We're waiting - hoping - for the ants to march off the page.
***
Andrew's blog post is about something else, the use of log scales. The chart above is a log-log plot. Both axes have log scales.
Andrew's correspondent doesn't like log scales. Andrew does.
One problem we encounter in practice with log scales is that people without science background can't read them. Andrew's correspondent said as much, while also misinterpreting the log-log chart. He says the log-log chart "visually creates a much stronger correlation than there actually is".
But that's not what happened. It's more appropriate to say that the log transformations allow us to see the correlation that exists. The correlation is not linear which is why the usual scatter plot does not reveal it.
Nevertheless, I agree with the correspondent on avoiding log scales in data displays because most readers don't get it.
***
Consider the following pair of plots.
The underlying data follow the pattern Y = 0.003 * X^2.5 but for what we're talking about, the specific pattern doesn't matter so long as X and Y has a "power" relationship.
The left plot directly shows the relationship between X and Y using regular scales. Readers see that Y is running away from X. The slope of the line increases as X increases. The speed of growth of Y exceeds that of X. This relationship is curved, which can't be described in words succinctly.
The right plot visually shows a linear relationship between X and Y but it's not really between X and Y. It's between log(X) and log(Y). Note that log(Y) = log(0.003*X^2.5) = log(0.003) + 2.5*log(X), which is a straight line with slope 2.5 and intercept log(0.003). The gap between gridlines now represents a 10-fold jump in value (of X or of Y). The linear relationship is between X and Y in log scale; in linear scale, it's a power relationship, not linear.
The practice of printing axis labels in the original scale, rather than log scale, adds to the confusion. On the right plot, the points labeled 5,000 and 50,000 do not actually lie on the line; what fall in line are the points log(5,000) and log(50,000). The reason for this confusing practice is that humans have trouble understanding data in log scale. For example, if $50,000 is the GDP per capita for some country, then log($50,000) = $4.5 which can't be interpreted.
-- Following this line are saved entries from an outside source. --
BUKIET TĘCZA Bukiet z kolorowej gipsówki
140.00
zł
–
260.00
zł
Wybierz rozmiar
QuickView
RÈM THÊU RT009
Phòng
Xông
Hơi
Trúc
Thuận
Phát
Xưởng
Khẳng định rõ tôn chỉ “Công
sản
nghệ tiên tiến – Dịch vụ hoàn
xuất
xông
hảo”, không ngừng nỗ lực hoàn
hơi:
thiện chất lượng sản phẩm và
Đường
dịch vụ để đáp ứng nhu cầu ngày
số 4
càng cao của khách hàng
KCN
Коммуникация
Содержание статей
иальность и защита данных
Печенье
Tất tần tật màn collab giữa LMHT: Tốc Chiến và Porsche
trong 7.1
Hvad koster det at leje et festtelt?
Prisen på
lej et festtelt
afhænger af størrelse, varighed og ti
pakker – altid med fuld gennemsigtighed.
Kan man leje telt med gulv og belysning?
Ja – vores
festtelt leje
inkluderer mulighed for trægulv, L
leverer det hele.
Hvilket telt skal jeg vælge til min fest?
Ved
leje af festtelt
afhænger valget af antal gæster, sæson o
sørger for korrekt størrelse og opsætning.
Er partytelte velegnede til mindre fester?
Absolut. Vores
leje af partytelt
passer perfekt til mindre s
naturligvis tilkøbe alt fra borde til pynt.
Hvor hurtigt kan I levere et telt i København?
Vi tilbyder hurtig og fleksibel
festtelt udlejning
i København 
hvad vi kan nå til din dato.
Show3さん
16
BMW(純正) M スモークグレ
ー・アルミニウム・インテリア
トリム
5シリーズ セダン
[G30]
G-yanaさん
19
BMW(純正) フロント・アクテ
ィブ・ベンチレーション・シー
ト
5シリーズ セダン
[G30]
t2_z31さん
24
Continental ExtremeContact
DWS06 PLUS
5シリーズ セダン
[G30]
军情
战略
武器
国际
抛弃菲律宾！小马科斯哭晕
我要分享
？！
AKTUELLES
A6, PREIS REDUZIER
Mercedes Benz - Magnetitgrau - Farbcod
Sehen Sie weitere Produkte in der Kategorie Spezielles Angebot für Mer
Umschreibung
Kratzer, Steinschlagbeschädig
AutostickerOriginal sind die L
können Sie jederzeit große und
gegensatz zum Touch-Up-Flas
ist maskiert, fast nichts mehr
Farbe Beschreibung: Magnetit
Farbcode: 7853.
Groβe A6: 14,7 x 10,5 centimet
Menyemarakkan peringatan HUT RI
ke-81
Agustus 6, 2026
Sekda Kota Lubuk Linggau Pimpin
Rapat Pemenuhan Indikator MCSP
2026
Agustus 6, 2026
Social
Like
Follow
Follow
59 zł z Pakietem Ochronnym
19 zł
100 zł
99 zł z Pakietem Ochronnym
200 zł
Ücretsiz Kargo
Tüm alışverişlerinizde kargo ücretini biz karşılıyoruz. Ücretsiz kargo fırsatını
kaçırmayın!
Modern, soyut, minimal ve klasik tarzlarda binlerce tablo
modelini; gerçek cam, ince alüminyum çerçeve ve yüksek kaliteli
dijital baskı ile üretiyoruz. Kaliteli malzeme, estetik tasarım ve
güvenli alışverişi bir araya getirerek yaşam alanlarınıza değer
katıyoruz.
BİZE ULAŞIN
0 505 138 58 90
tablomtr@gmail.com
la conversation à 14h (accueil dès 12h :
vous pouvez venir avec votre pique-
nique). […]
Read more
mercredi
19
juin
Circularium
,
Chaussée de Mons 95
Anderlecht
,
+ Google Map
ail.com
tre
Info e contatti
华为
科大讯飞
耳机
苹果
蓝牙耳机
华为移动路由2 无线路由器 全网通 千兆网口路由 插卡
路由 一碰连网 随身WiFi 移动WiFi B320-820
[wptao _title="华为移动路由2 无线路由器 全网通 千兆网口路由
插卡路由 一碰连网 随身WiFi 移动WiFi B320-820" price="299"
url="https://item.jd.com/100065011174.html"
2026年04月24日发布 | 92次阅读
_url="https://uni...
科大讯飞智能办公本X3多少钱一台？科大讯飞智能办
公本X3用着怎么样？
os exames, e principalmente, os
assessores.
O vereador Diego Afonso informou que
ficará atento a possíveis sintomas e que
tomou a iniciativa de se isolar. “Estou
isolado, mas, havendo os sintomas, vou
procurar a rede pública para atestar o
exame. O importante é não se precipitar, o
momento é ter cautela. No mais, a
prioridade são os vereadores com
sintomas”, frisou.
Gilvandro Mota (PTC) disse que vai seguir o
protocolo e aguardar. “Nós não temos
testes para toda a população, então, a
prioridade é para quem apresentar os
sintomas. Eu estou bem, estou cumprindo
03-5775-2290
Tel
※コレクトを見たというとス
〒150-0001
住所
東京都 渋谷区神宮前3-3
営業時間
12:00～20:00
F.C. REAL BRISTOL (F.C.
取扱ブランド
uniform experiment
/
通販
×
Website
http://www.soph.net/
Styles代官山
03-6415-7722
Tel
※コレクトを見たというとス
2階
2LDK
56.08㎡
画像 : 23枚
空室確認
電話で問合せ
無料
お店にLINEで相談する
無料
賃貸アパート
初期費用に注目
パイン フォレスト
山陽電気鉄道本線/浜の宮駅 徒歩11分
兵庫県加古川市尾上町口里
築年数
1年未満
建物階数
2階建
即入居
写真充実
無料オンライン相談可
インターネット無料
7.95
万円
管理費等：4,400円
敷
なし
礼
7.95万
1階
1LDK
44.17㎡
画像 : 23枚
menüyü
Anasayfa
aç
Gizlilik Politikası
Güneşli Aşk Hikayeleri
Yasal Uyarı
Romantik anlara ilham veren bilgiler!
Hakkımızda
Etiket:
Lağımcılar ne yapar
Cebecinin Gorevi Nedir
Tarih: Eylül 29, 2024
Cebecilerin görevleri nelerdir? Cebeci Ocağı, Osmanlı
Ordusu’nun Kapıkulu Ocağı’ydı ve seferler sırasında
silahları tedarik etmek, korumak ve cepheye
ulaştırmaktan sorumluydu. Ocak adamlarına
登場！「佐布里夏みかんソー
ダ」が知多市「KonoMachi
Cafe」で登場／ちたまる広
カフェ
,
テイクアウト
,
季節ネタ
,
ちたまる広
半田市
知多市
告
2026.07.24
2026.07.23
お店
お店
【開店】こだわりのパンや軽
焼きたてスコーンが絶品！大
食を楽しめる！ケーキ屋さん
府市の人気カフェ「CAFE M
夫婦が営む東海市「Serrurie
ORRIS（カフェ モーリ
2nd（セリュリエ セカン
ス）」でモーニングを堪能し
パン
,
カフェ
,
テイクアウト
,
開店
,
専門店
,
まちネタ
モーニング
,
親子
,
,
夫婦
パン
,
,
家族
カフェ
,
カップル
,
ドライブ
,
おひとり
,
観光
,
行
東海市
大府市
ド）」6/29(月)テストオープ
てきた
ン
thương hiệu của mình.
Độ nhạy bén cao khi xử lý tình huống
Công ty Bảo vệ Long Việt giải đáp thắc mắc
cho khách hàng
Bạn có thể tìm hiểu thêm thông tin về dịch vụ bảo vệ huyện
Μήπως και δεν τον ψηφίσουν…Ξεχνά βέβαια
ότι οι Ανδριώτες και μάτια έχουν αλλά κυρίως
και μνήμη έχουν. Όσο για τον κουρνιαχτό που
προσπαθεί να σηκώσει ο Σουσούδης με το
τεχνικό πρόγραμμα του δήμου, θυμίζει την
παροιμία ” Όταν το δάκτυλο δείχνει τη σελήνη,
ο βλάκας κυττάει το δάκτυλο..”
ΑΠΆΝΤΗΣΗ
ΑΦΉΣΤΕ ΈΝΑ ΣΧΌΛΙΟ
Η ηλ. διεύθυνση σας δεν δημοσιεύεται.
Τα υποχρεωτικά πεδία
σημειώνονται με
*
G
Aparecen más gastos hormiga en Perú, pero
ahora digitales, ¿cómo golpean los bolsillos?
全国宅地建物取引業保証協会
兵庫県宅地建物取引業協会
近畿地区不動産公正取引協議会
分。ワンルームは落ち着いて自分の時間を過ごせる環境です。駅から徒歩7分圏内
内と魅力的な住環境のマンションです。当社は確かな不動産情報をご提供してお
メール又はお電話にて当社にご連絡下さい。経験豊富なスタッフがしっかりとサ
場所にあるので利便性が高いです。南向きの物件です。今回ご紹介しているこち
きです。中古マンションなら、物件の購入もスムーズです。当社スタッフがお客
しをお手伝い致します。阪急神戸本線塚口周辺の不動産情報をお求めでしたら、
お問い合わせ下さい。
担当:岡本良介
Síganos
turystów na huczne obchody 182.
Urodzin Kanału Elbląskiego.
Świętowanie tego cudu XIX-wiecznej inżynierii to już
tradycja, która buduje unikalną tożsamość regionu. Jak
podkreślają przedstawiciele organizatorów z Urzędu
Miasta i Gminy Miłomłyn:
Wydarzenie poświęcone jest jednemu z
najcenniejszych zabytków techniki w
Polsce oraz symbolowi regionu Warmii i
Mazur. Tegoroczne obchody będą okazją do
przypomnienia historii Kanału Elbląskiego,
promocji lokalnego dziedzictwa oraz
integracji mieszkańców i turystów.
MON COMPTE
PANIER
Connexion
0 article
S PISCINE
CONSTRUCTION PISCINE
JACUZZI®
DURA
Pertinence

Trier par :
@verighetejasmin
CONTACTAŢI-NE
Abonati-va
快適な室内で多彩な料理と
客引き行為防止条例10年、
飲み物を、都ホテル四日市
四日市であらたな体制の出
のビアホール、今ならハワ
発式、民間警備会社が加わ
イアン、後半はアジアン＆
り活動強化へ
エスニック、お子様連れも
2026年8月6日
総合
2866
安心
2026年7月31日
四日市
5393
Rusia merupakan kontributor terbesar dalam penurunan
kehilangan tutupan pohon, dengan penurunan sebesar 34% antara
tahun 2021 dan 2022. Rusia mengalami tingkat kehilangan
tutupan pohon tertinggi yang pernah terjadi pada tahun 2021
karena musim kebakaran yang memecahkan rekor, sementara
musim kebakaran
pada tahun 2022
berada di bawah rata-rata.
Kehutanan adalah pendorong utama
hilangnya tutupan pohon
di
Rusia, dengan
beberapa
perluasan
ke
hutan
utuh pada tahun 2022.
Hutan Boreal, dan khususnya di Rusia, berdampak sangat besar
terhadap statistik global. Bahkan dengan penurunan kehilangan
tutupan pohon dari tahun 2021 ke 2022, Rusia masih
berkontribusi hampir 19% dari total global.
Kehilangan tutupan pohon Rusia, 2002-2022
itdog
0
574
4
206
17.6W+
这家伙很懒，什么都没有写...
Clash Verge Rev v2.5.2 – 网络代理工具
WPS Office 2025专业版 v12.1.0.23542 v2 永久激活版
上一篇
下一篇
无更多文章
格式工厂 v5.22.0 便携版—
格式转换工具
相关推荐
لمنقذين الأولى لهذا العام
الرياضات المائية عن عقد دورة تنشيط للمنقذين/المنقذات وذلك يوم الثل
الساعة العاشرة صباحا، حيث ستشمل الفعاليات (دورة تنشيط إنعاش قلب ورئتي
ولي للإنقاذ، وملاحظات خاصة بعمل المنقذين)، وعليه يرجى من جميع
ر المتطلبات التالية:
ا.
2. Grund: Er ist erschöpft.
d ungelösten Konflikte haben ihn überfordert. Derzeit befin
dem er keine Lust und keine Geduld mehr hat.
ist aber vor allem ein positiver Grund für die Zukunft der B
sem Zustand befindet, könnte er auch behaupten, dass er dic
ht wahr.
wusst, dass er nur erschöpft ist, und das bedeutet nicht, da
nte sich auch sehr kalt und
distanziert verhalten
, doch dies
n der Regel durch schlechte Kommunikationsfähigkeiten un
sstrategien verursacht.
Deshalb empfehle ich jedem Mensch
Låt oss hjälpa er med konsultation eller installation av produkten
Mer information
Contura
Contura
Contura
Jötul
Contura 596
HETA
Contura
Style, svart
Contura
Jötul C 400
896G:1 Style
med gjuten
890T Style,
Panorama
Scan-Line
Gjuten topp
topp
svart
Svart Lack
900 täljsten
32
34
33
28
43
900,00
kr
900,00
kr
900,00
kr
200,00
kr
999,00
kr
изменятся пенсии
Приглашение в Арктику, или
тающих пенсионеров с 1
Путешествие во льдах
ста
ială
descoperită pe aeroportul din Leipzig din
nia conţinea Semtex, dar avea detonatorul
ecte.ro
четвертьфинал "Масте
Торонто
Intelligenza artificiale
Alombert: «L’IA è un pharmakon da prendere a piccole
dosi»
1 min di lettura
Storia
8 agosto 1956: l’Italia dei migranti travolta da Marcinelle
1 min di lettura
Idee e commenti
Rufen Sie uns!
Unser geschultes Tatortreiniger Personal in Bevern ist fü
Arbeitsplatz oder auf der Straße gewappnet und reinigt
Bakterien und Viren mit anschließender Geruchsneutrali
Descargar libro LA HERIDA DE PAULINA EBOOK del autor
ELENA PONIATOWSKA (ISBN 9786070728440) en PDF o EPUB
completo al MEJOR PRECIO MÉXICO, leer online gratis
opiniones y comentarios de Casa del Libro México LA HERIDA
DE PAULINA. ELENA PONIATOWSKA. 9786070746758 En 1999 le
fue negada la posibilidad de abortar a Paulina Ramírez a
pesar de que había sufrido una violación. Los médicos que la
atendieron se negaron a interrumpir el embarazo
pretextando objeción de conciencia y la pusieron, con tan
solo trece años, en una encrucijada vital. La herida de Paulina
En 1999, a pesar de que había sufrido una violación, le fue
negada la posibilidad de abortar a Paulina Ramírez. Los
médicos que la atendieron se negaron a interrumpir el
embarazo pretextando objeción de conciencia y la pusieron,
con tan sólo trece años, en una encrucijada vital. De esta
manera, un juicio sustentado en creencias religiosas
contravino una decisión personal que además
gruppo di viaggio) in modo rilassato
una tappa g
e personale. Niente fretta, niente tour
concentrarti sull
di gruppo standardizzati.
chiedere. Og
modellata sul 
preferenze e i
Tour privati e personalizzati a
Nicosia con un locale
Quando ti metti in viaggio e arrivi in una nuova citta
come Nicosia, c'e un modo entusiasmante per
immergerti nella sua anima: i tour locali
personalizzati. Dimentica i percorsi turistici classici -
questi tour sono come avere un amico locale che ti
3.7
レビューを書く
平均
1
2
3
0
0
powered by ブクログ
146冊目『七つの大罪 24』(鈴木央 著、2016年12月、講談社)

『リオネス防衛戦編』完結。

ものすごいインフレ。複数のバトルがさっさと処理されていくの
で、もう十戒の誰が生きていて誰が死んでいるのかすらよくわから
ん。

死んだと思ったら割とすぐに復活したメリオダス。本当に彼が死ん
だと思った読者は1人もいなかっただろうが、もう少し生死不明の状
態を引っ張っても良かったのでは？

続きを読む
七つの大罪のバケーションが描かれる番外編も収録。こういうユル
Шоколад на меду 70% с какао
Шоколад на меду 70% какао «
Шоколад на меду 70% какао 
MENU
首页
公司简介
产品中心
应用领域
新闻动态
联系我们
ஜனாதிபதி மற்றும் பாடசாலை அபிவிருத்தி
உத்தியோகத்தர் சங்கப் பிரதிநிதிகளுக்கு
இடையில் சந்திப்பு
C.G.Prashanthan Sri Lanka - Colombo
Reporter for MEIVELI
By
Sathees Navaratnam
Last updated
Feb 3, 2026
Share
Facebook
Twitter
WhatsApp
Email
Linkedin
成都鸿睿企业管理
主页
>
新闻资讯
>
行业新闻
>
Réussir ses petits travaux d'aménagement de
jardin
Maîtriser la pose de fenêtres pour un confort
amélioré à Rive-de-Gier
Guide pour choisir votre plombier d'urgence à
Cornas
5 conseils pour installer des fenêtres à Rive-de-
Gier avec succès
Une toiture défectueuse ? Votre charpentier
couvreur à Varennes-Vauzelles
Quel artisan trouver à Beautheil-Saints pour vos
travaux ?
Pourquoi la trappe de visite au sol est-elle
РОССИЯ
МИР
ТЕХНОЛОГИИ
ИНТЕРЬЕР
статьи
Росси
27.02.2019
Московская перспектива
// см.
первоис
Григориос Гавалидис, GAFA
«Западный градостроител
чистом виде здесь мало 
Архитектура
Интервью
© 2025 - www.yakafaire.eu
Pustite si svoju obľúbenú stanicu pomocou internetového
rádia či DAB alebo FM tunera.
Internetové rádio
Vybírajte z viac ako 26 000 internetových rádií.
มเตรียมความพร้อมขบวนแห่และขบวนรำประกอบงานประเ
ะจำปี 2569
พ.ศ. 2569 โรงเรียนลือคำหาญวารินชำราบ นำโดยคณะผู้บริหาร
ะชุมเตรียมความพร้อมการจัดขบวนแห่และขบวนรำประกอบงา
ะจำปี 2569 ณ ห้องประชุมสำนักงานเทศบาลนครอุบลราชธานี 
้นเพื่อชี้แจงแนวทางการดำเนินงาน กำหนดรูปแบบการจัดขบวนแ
Whether we are talking about the gaps between gridlines or about specific points on the line, what readers see on the log-log chart is only part of the story. Readers must also recognize that for the log-log chart to work, equal gaps between gridlines do not signify equal gaps in the data, while the linear relationship is between the log of the axis labels, not the labels themselves.
The X-Y plot can be interpreted visually in a direct way while the log-log plot requires the reader to transcend the visual representation, entering an abstract realm.